Esta relação entre os sexos aparece no capitalismo como hierarquia, dominação e
autoridade. Esta experiência da “hierarquia social é uma experiência que se revive em cada
contato imediato que cada um de nós tem com o sexo oposto. Por isto é impossível pensar em
uma sociedade igualitária, não hierárquica e democrática se as primeiras relações entre os sexos
não são” (CAROSIO,2010, p.75). Ao mesmo tempo que a ruptura com essa hierarquia é condição
para a construção de uma nova sociedade, a emancipação da mulher necessita de uma
transformação social radical para conseguir realizar-se. Assim, superar a opressão da mulher não
implica somente conquistar as esferas públicas, criar direitos políticos e civis ou adquirir
independência econômica, ainda que tais conquistas sejam necessárias.

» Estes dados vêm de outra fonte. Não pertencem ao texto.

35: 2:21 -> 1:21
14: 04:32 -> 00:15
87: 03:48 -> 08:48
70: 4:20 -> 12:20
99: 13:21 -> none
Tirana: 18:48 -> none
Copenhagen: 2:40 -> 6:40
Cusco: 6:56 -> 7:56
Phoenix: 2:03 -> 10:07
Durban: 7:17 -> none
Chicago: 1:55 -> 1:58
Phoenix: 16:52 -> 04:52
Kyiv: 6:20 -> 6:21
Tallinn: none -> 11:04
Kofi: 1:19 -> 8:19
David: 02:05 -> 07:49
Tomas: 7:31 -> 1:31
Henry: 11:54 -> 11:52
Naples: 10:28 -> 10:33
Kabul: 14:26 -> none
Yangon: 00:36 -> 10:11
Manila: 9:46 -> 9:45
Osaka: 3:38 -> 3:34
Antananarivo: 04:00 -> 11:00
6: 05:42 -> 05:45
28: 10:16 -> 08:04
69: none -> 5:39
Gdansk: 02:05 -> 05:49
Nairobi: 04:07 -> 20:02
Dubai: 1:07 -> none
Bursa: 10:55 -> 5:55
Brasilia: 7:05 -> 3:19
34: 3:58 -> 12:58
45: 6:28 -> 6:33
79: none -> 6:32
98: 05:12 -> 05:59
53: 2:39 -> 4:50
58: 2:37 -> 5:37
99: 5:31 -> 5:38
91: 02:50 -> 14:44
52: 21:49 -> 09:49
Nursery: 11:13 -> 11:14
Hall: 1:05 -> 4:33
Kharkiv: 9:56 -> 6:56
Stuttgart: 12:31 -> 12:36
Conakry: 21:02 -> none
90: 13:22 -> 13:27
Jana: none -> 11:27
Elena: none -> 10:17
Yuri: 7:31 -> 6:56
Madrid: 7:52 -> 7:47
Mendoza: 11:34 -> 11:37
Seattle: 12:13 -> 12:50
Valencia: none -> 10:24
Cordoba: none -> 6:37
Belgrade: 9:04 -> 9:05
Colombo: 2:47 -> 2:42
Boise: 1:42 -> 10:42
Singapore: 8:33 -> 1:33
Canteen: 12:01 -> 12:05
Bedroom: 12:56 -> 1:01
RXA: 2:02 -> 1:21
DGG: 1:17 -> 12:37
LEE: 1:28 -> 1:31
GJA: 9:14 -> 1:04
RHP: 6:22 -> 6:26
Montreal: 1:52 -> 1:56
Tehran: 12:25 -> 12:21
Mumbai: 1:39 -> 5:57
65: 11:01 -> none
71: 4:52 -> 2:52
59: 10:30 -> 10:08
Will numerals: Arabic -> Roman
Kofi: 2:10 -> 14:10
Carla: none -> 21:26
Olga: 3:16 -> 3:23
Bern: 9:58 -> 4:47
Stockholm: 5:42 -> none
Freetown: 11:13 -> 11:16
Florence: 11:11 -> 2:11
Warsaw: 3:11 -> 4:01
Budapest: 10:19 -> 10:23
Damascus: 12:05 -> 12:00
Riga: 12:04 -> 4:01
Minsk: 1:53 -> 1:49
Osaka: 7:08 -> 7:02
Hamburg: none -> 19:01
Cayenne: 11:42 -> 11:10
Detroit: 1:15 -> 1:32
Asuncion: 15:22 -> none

Implica na transformação
total e radical de toda a sociedade.
Historicamente a mulher é criada para a reprodução do particular. Suas expectativas e
seus interesses são estimulados para a reprodução da particularidade, tanto a de si como a de
outros, principalmente por meio do casamento e da maternidade. As esferas não cotidianas (arte,
política, ciência) além de serem desestimuladas historicamente foram proibidas para as mulheres,
apesar de sempre haver mulheres que lutaram contra tais proibições e produziram grandes obras.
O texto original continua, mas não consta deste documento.